Donc, outre le fait que le titre est semi-racoleur, il reste donc 50% de fond sociologique qui ramène le calme en moi.

Toi: Mais pour qui elle se prend celle-là?

Moi: J’avoue. En plus, je dis ça, mais j’utilise de ces hashtags des fois sur Instagram. J’ai envie de me gifler, ahaha!

Toi: Ah oui tu es vraiment comme le chat.

Moi: … Shiiit.

Enfin bref. Selon John Gray [Non, pas celui des 50 nuances, ni de l’anatomie], les hommes sont comme des élastiques et les femmes comme des vagues. Bon. J’aime bien l’image. J’ai lu les deux chapitres en question (Non, pas tout le bouquin, j’ai pas que ça à faire non plus). Alors John, je t’abandonne ici parce que je vais me permettre de porter ta théorie à ma sauce.

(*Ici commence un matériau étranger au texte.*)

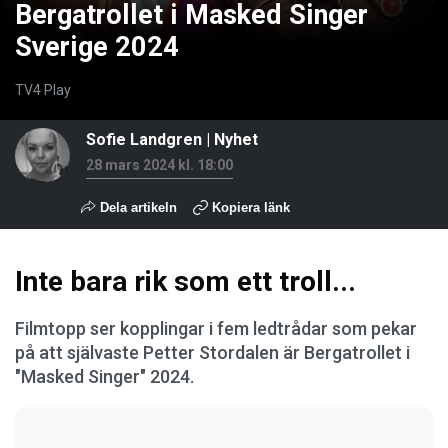
Bergatrollet i Masked Singer
Sverige 2024
TV4 Play
Sofie Landgren
|
Nyhet
28 mars 2024 kl. 18:00
Dela artikeln
Kopiera länk
Inte bara rik som ett troll...
Filmtopp ser kopplingar i fem ledtrådar som pekar
på att självaste Petter Stordalen är Bergatrollet i
"Masked Singer" 2024.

John dit (Et pas John Doe ahaha. Hum) que les hommes sont comme des élastiques, mais selon mon humble avis, ce sont les relations qui le sont. Picture it:

Un élastique géant (relâché) capable de contenir deux personnes. Un bon élastoc de compète quoi. La bulle amoureuse revisitée en une sorte de ring invisible et au lieu d’un combat, une distance qui s’installe peu à peu. Oh c’est beau. Nan c’est pas beau! C’est même un peu chiant tu vois mais c’est malheureusement un constat basique. Les gens se lassent de tout, s’ennuient vite, ont tendance à rester sur leurs acquis, ne font plus d’efforts, recherchent la nouveauté et parfois abandonnent avant même d’avoir commencé ou finissent par tromper. Pour palier à ce bug du cerveau humain, le développeur a mis au point un programme capable de faire des mises à jour amoureuses au sein d’un couple dés lors que l’un des deux prend un peu de distance. On connait bien cela sous les termes: Jeu du chat et de la souris et Fuis-moi, je te suis. Ici, au sein de ce grand élastique relationnel, comment cela se concretise t-il ?

Attention… Ça va péter !

L’un des deux amoureux ressent en premier la lassitude. Plutôt que de faire face à son/sa partenaire, il se retourne et tente de s’éloigner, entraînant avec lui l’élastique qui commence à se tendre. L’autre partenaire, n’ayant rien vu venir, prend peu à peu conscience qu’une force tente de l’attirer dans une direction inattendue. Alors que celui-ci batifolait dans une zone remplie d’amour, d’affection et de bonheur, voici qu’on essaye de la lui faire quitter ? WARNING. Pourquoi ? Que se passe t-il ?! PANIQUE. Désemparé, ce partenaire sort de sa torpeur, tente de comprendre, interroge alors sa moitié pour savoir ce qu’il en est. SILENCE. De dos, celui-ci n’entend pas mais perçoit une force contraire qui tente d’empêcher sa progression. L’amoureux lutte, inquiet, pour conserver le fuyant dans cette zone mais plus il se bat, plus l’autre tente de fuir. C’est à peu prêt à ce moment que clairement on « soûle » l’autre et c’est un cercle vicieux car plus on insiste, plus il va vouloir prendre la poudre d’escampette (C’est quoi  au fait? Oh, on verra plus tard). Résigné, l’amoureux laisse l’élastique l’emporter vers le fuyant qui ne se retourne pas et ignore le/la laissé pour compte.

Fuis-moi je te suis

L’élastique n’est alors plus tendu. Le fuyant réalise qu’il ne sait plus vraiment ce qu’il fuit puisque plus rien ne le retient, plus aucune force contraire. CALME. Il jette un oeil derrière lui, aperçoit son amoureux(se) au loin, perdu(e), qui peu à peu se détourne, fatigué(e) de poursuivre. A son tour, il(elle) se dirige du coté opposé. L’élastique se retend, l’ancien fuyant se sent inexorablement attiré par sa moitié qui s’écarte. Round 2. Et ainsi de suite.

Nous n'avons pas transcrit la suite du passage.